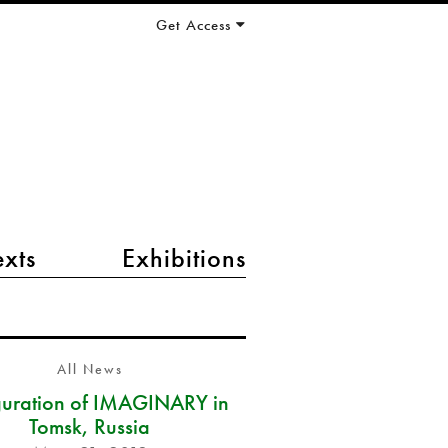
Get Access
exts
Exhibitions
All News
guration of IMAGINARY in
Tomsk, Russia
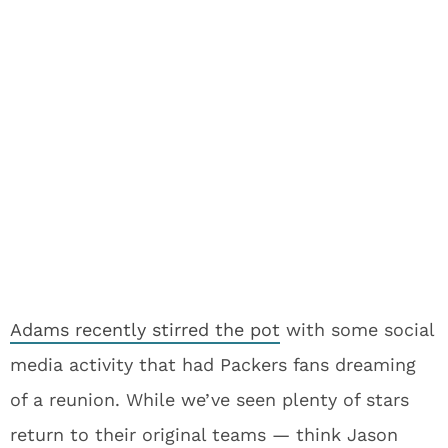
Adams recently stirred the pot
with some social
media activity that had Packers fans dreaming
of a reunion. While we’ve seen plenty of stars
return to their original teams — think Jason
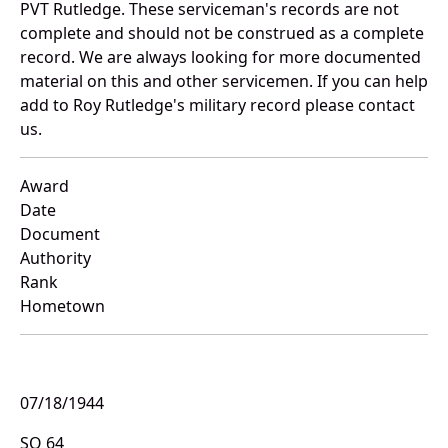
PVT Rutledge. These serviceman's records are not
complete and should not be construed as a complete
record. We are always looking for more documented
material on this and other servicemen. If you can help
add to Roy Rutledge's military record please contact
us.
Award
Date
Document
Authority
Rank
Hometown
07/18/1944
SO 64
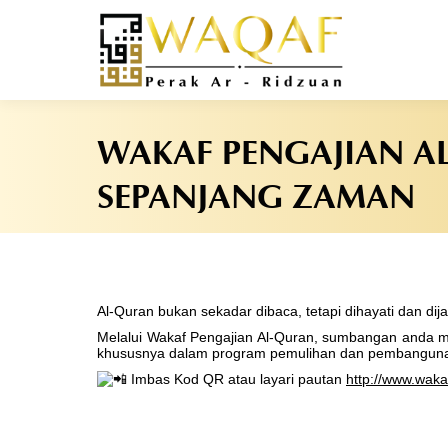
WAKAF PENGAJIAN A
SEPANJANG ZAMAN
Al-Quran bukan sekadar dibaca, tetapi dihayati dan di
Melalui Wakaf Pengajian Al-Quran, sumbangan anda me
khususnya dalam program pemulihan dan pembanguna
Imbas Kod QR atau layari pautan
http://www.waka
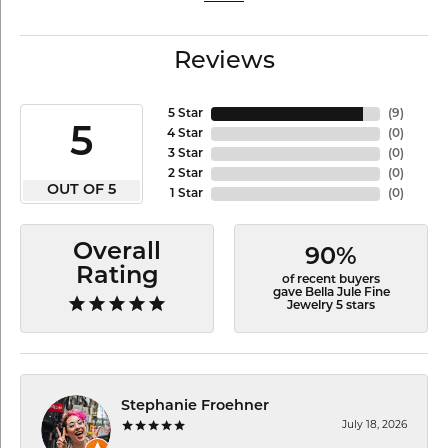
Reviews
5 Star
(
9
)
5
4 Star
(
0
)
3 Star
(
0
)
2 Star
(
0
)
OUT OF 5
1 Star
(
0
)
Overall
90%
Rating
of recent buyers
gave Bella Jule Fine
Jewelry 5 stars
Stephanie Froehner
July 18, 2026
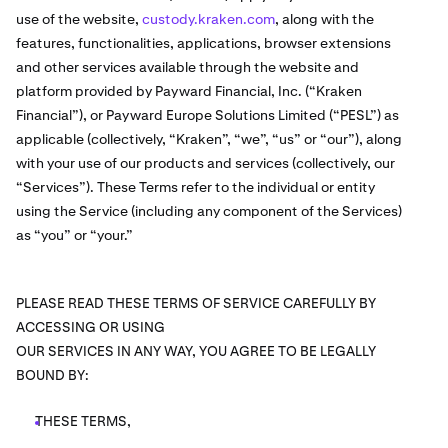
use of the website,
custody.kraken.com
, along with the
features, functionalities, applications, browser extensions
and other services available through the website and
platform provided by Payward Financial, Inc. (“Kraken
Financial”), or Payward Europe Solutions Limited (“PESL”) as
applicable (collectively, “Kraken”, “we”, “us” or “our”), along
with your use of our products and services (collectively, our
“Services”). These Terms refer to the individual or entity
using the Service (including any component of the Services)
as “you” or “your.”
PLEASE READ THESE TERMS OF SERVICE CAREFULLY BY
ACCESSING OR USING
OUR SERVICES IN ANY WAY, YOU AGREE TO BE LEGALLY
BOUND BY:
THESE TERMS,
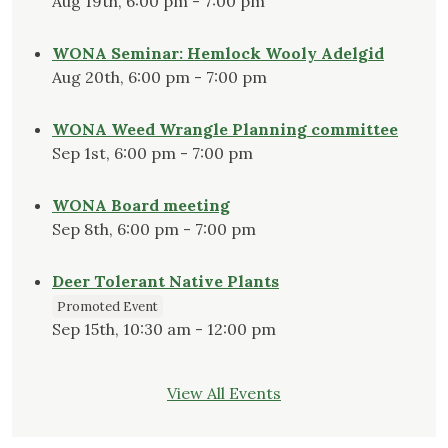
Aug 19th, 6:00 pm - 7:00 pm
WONA Seminar: Hemlock Wooly Adelgid
Aug 20th, 6:00 pm - 7:00 pm
WONA Weed Wrangle Planning committee
Sep 1st, 6:00 pm - 7:00 pm
WONA Board meeting
Sep 8th, 6:00 pm - 7:00 pm
Deer Tolerant Native Plants
Promoted Event
Sep 15th, 10:30 am - 12:00 pm
View All Events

Your assignment: Out of the records above, please copy exactly the lines from the line with "individual or entity" up to and including the line with "WONA Seminar: Hemlock Wooly Adelgid", minus the pictures.

Solved exercise:
“Services”). These Terms refer to the individual or entity
using the Service (including any component of the Services)
as “you” or “your.”
PLEASE READ THESE TERMS OF SERVICE CAREFULLY BY
ACCESSING OR USING
OUR SERVICES IN ANY WAY, YOU AGREE TO BE LEGALLY
BOUND BY:
THESE TERMS,
Aug 19th, 6:00 pm - 7:00 pm
WONA Seminar: Hemlock Wooly Adelgid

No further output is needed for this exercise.